[[ Records for the exercise, beginning ]]
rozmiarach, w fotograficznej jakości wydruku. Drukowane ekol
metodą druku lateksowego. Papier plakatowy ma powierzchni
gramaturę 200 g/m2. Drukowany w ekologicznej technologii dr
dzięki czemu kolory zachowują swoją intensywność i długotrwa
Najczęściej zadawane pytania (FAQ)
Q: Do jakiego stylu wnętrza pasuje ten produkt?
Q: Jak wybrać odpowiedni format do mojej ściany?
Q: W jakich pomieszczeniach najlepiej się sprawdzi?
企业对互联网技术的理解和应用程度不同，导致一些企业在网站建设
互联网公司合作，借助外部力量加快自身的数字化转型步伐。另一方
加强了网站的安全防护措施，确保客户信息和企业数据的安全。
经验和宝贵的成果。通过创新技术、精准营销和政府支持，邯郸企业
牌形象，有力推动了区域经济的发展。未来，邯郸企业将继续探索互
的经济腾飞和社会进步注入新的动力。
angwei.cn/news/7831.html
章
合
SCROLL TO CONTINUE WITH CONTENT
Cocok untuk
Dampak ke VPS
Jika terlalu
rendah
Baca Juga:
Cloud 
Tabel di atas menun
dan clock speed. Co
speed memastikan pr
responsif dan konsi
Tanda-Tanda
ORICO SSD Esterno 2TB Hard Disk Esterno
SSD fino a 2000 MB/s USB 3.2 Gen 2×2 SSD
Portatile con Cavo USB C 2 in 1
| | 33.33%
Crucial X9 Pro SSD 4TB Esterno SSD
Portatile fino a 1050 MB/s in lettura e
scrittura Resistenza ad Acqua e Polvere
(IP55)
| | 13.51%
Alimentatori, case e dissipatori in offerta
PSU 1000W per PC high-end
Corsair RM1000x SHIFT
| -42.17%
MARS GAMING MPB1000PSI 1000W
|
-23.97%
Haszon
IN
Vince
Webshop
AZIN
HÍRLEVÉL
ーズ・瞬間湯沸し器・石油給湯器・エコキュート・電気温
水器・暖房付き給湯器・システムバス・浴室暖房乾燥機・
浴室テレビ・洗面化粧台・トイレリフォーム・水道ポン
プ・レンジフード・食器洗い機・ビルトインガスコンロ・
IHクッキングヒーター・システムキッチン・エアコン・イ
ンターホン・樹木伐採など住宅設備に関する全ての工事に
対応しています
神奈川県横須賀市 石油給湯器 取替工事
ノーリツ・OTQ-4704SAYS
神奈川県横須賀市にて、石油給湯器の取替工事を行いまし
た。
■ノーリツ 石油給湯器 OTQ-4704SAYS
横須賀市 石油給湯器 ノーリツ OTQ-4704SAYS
[[ Records for the exercise, end ]]
_Activity_
All entries must be repeated verbatim.

_Output_
rozmiarach, w fotograficznej jakości wydruku. Drukowane ekol
metodą druku lateksowego. Papier plakatowy ma powierzchni
gramaturę 200 g/m2. Drukowany w ekologicznej technologii dr
dzięki czemu kolory zachowują swoją intensywność i długotrwa
Najczęściej zadawane pytania (FAQ)
Q: Do jakiego stylu wnętrza pasuje ten produkt?
Q: Jak wybrać odpowiedni format do mojej ściany?
Q: W jakich pomieszczeniach najlepiej się sprawdzi?
企业对互联网技术的理解和应用程度不同，导致一些企业在网站建设
互联网公司合作，借助外部力量加快自身的数字化转型步伐。另一方
加强了网站的安全防护措施，确保客户信息和企业数据的安全。
经验和宝贵的成果。通过创新技术、精准营销和政府支持，邯郸企业
牌形象，有力推动了区域经济的发展。未来，邯郸企业将继续探索互
的经济腾飞和社会进步注入新的动力。
angwei.cn/news/7831.html
章
合
SCROLL TO CONTINUE WITH CONTENT
Cocok untuk
Dampak ke VPS
Jika terlalu
rendah
Baca Juga:
Cloud 
Tabel di atas menun
dan clock speed. Co
speed memastikan pr
responsif dan konsi
Tanda-Tanda
ORICO SSD Esterno 2TB Hard Disk Esterno
SSD fino a 2000 MB/s USB 3.2 Gen 2×2 SSD
Portatile con Cavo USB C 2 in 1
| | 33.33%
Crucial X9 Pro SSD 4TB Esterno SSD
Portatile fino a 1050 MB/s in lettura e
scrittura Resistenza ad Acqua e Polvere
(IP55)
| | 13.51%
Alimentatori, case e dissipatori in offerta
PSU 1000W per PC high-end
Corsair RM1000x SHIFT
| -42.17%
MARS GAMING MPB1000PSI 1000W
|
-23.97%
Haszon
IN
Vince
Webshop
AZIN
HÍRLEVÉL
ーズ・瞬間湯沸し器・石油給湯器・エコキュート・電気温
水器・暖房付き給湯器・システムバス・浴室暖房乾燥機・
浴室テレビ・洗面化粧台・トイレリフォーム・水道ポン
プ・レンジフード・食器洗い機・ビルトインガスコンロ・
IHクッキングヒーター・システムキッチン・エアコン・イ
ンターホン・樹木伐採など住宅設備に関する全ての工事に
対応しています
神奈川県横須賀市 石油給湯器 取替工事
ノーリツ・OTQ-4704SAYS
神奈川県横須賀市にて、石油給湯器の取替工事を行いまし
た。
■ノーリツ 石油給湯器 OTQ-4704SAYS
横須賀市 石油給湯器 ノーリツ OTQ-4704SAYS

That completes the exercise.